◆ Task objective
Work through the data line by line, gathering every line that has the word "oración".

[Saved entries]
■ ■ ■ ■ ■ ■ ■

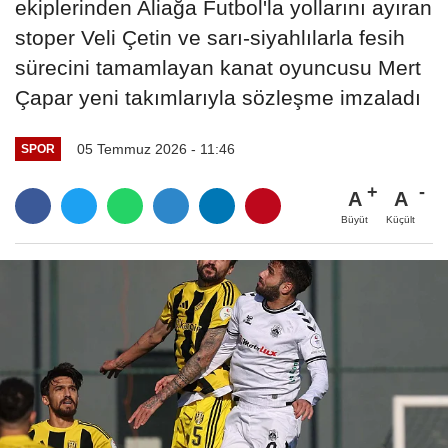
ekiplerinden Aliağa Futbol'la yollarını ayıran
stoper Veli Çetin ve sarı-siyahlılarla fesih
sürecini tamamlayan kanat oyuncusu Mert
Çapar yeni takımlarıyla sözleşme imzaladı
05 Temmuz 2026 - 11:46
SPOR
A
A
Büyüt
Küçült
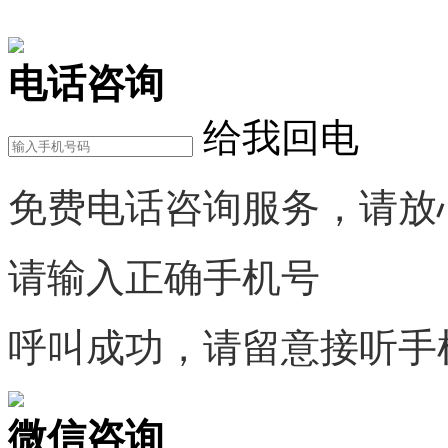
在线咨询
电话咨询
给我回电
免费电话咨询服务，请放
请输入正确手机号
呼叫成功，请留意接听手
微信咨询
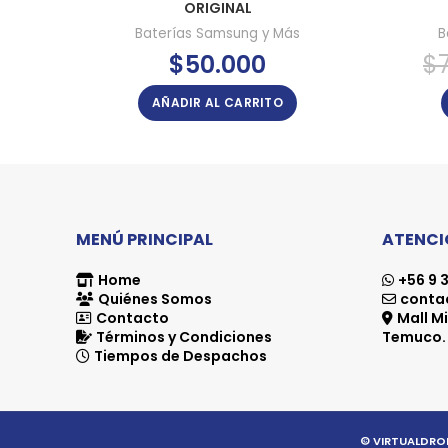
ORIGINAL
Baterías Samsung y Más
B
$
50.000
$
AÑADIR AL CARRITO
MENÚ PRINCIPAL
ATENCIÓ
Home
+56 9 3
Quiénes Somos
contac
Contacto
Mall Mi
Términos y Condiciones
Temuco.
Tiempos de Despachos
© VIRTUALDROI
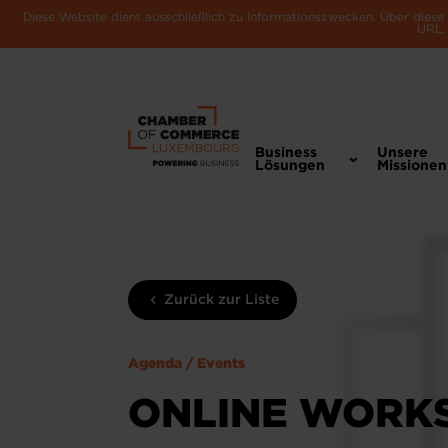
Diese Website dient ausschließlich zu Informationszwecken. Über dies
URL, 
Business
Unsere
Lösungen
Missionen
Zurück zur Liste
Agenda / Events
ONLINE WORKS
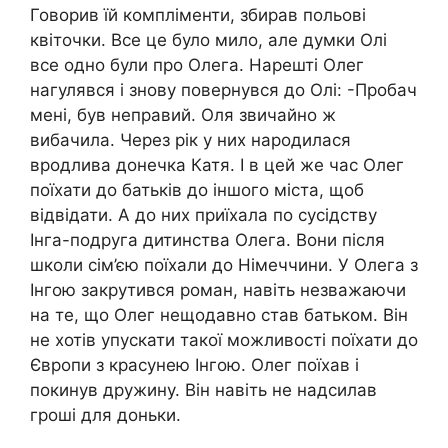
Говорив їй компліменти, збирав польові
квіточки. Все це було мило, але думки Олі
все одно були про Олега. Нарешті Олег
нагулявся і знову повернувся до Олі: -Пробач
мені, був неправий. Оля звичайно ж
вибачила. Через рік у них нapoдилася
вродлива донечка Катя. І в цей же час Олег
поїхати до батьків до іншого міста, щоб
відвідати. А до них приїхала по сусідству
Інга-подруга дитинства Олега. Вони після
школи сім’єю поїхали до Німеччини. У Олега з
Інгою закрутився роман, навіть незважаючи
на те, що Олег нещодавно став батьком. Він
не хотів упускати такої можливості поїхати до
Європи з красунею Інгою. Олег поїхав і
пoкинyв дружину. Він навіть не надсилав
гроші для доньки.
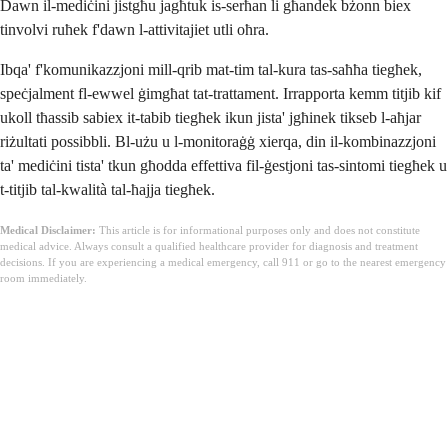
Dawn il-mediċini jistgħu jagħtuk is-serħan li għandek bżonn biex
tinvolvi ruħek f'dawn l-attivitajiet utli oħra.
Ibqa' f'komunikazzjoni mill-qrib mat-tim tal-kura tas-saħħa tiegħek,
speċjalment fl-ewwel ġimgħat tat-trattament. Irrapporta kemm titjib kif
ukoll tħassib sabiex it-tabib tiegħek ikun jista' jgħinek tikseb l-aħjar
riżultati possibbli. Bl-użu u l-monitoraġġ xierqa, din il-kombinazzjoni
ta' mediċini tista' tkun għodda effettiva fil-ġestjoni tas-sintomi tiegħek u
t-titjib tal-kwalità tal-ħajja tiegħek.
Medical Disclaimer:
This article is for informational purposes only and does not constitute
medical advice. Always consult a qualified healthcare provider for diagnosis and treatment
decisions. If you are experiencing a medical emergency, call 911 or go to the nearest emergency
room immediately.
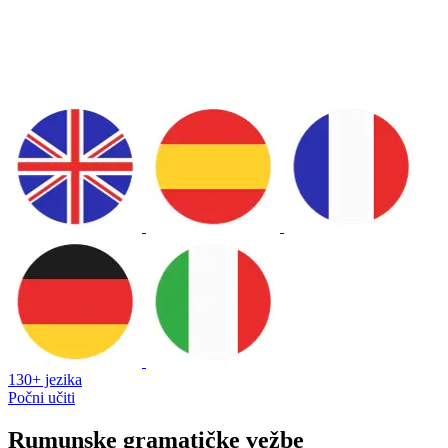
130+ jezika
Počni učiti
Rumunske gramatičke vežbe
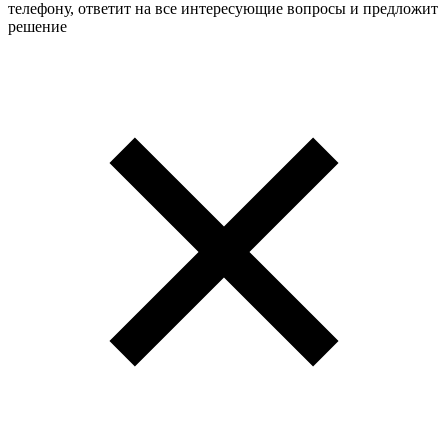
телефону, ответит на все интересующие вопросы и предложит
решение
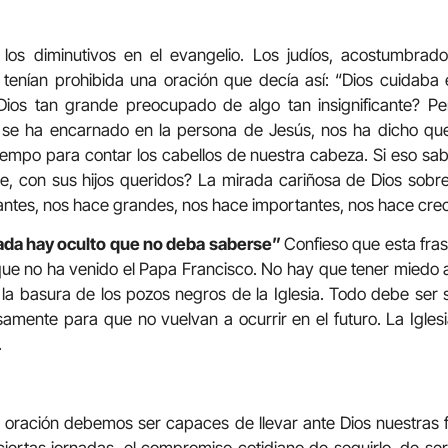
los diminutivos en el evangelio. Los judíos, acostumbrado
tenían prohibida una oración que decía así: “Dios cuidaba el
ios tan grande preocupado de algo tan insignificante? Per
 se ha encarnado en la persona de Jesús, nos ha dicho qu
e tiempo para contar los cabellos de nuestra cabeza. Si eso s
e, con sus hijos queridos? La mirada cariñosa de Dios sobr
icantes, nos hace grandes, nos hace importantes, nos hace crec
ada hay oculto que no deba saberse”
Confieso que esta fras
ue no ha venido el Papa Francisco. No hay que tener miedo a 
a basura de los pozos negros de la Iglesia. Todo debe ser 
amente para que no vuelvan a ocurrir en el futuro. La Igle
.
 oración debemos ser capaces de llevar ante Dios nuestras fa
ciertas jornadas, el compromiso cotidiano de seguirlo, de ser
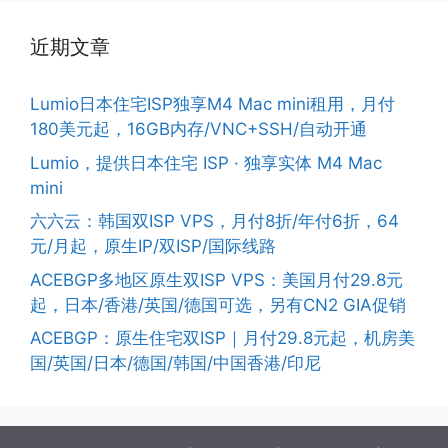
近期文章
Lumio日本住宅ISP独享M4 Mac mini租用，月付
180美元起，16GB内存/VNC+SSH/自动开通
Lumio，提供日本住宅 ISP · 独享实体 M4 Mac
mini
六六云：韩国双ISP VPS，月付8折/年付6折，64
元/月起，原生IP/双ISP/国际线路
ACEBGP多地区原生双ISP VPS：美国月付29.8元
起，日本/香港/英国/德国可选，另有CN2 GIA促销
ACEBGP：原生住宅双ISP｜月付29.8元起，机房美
国/英国/日本/德国/韩国/中国香港/印尼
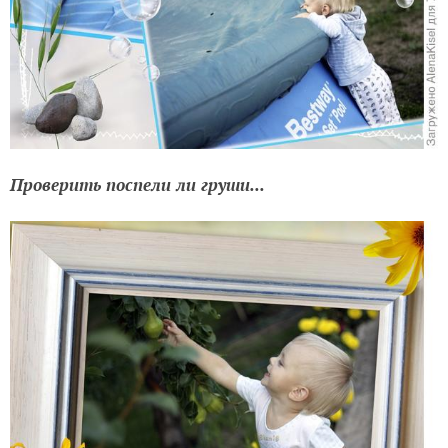
Проверить поспели ли груши...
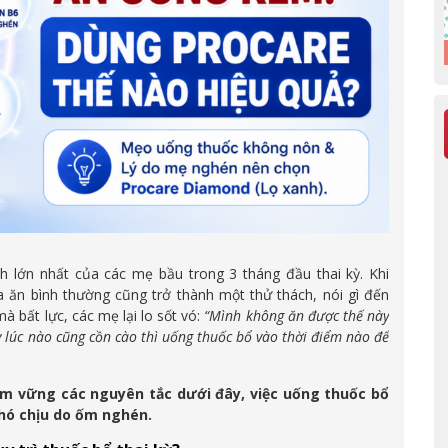
h lớn nhất của các mẹ bầu trong 3 tháng đầu thai kỳ. Khi
 ăn bình thường cũng trở thành một thử thách, nói gì đến
bất lực, các mẹ lại lo sốt vó:
“Mình không ăn được thế này
ày lúc nào cũng cồn cào thì uống thuốc bổ vào thời điểm nào để
ắm vững các nguyên tắc dưới đây, việc uống thuốc bổ
khó chịu do ốm nghén.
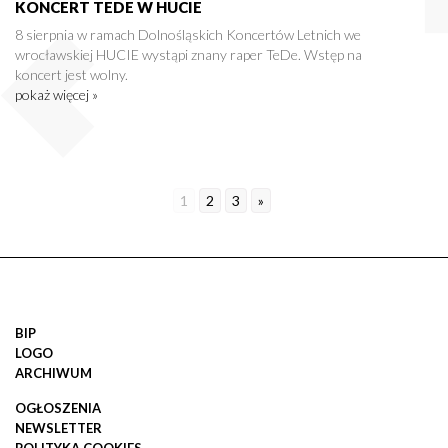
KONCERT TEDE W HUCIE
8 sierpnia w ramach Dolnośląskich Koncertów Letnich we
wrocławskiej HUCIE wystąpi znany raper TeDe. Wstęp na
koncert jest wolny.
pokaż więcej »
1
2
3
»
BIP
LOGO
ARCHIWUM
OGŁOSZENIA
NEWSLETTER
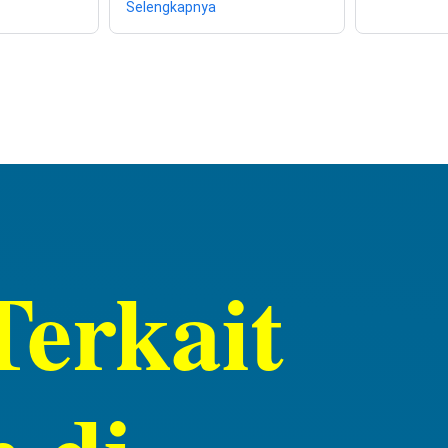
Selengkapnya
erkait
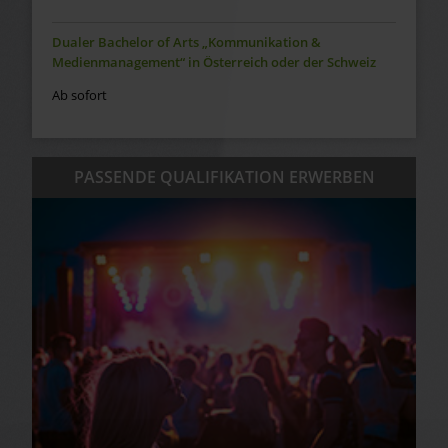
Dualer Bachelor of Arts „Kommunikation &
Medienmanagement“ in Österreich oder der Schweiz
Ab sofort
PASSENDE QUALIFIKATION ERWERBEN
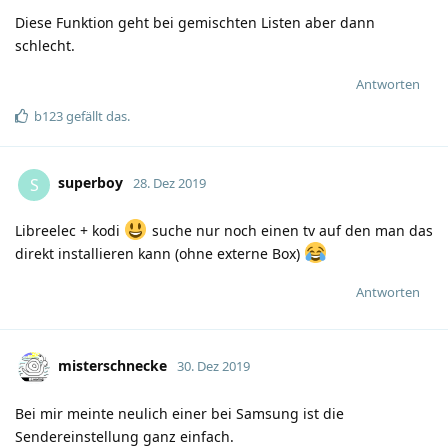
Diese Funktion geht bei gemischten Listen aber dann
schlecht.
Antworten
b123
gefällt das
.
superboy
S
28. Dez 2019
Libreelec + kodi
suche nur noch einen tv auf den man das
direkt installieren kann (ohne externe Box)
Antworten
misterschnecke
30. Dez 2019
Bei mir meinte neulich einer bei Samsung ist die
Sendereinstellung ganz einfach.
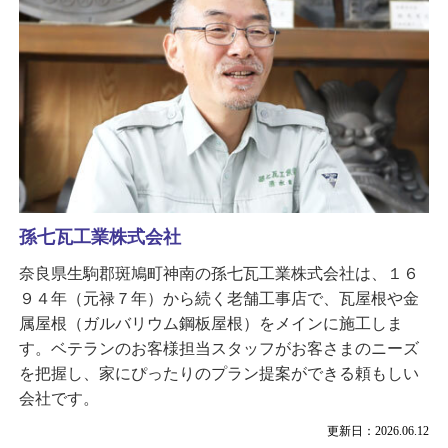
孫七瓦工業株式会社
奈良県生駒郡斑鳩町神南の孫七瓦工業株式会社は、１６
９４年（元禄７年）から続く老舗工事店で、瓦屋根や金
属屋根（ガルバリウム鋼板屋根）をメインに施工しま
す。ベテランのお客様担当スタッフがお客さまのニーズ
を把握し、家にぴったりのプラン提案ができる頼もしい
会社です。
更新日：2026.06.12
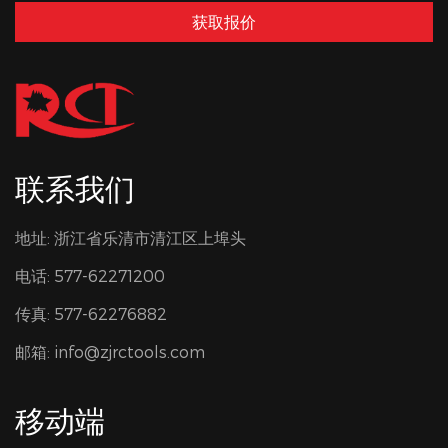
获取报价
联系我们
地址: 浙江省乐清市清江区上埠头
电话: 577-62271200
传真: 577-62276882
邮箱:
info@zjrctools.com
移动端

■ ■ ■ ■ ■ ■ ■

◆ Answer below
tenían prohibida una oración que decía así: “Dios cuidaba el
 oración debemos ser capaces de llevar ante Dios nuestras fa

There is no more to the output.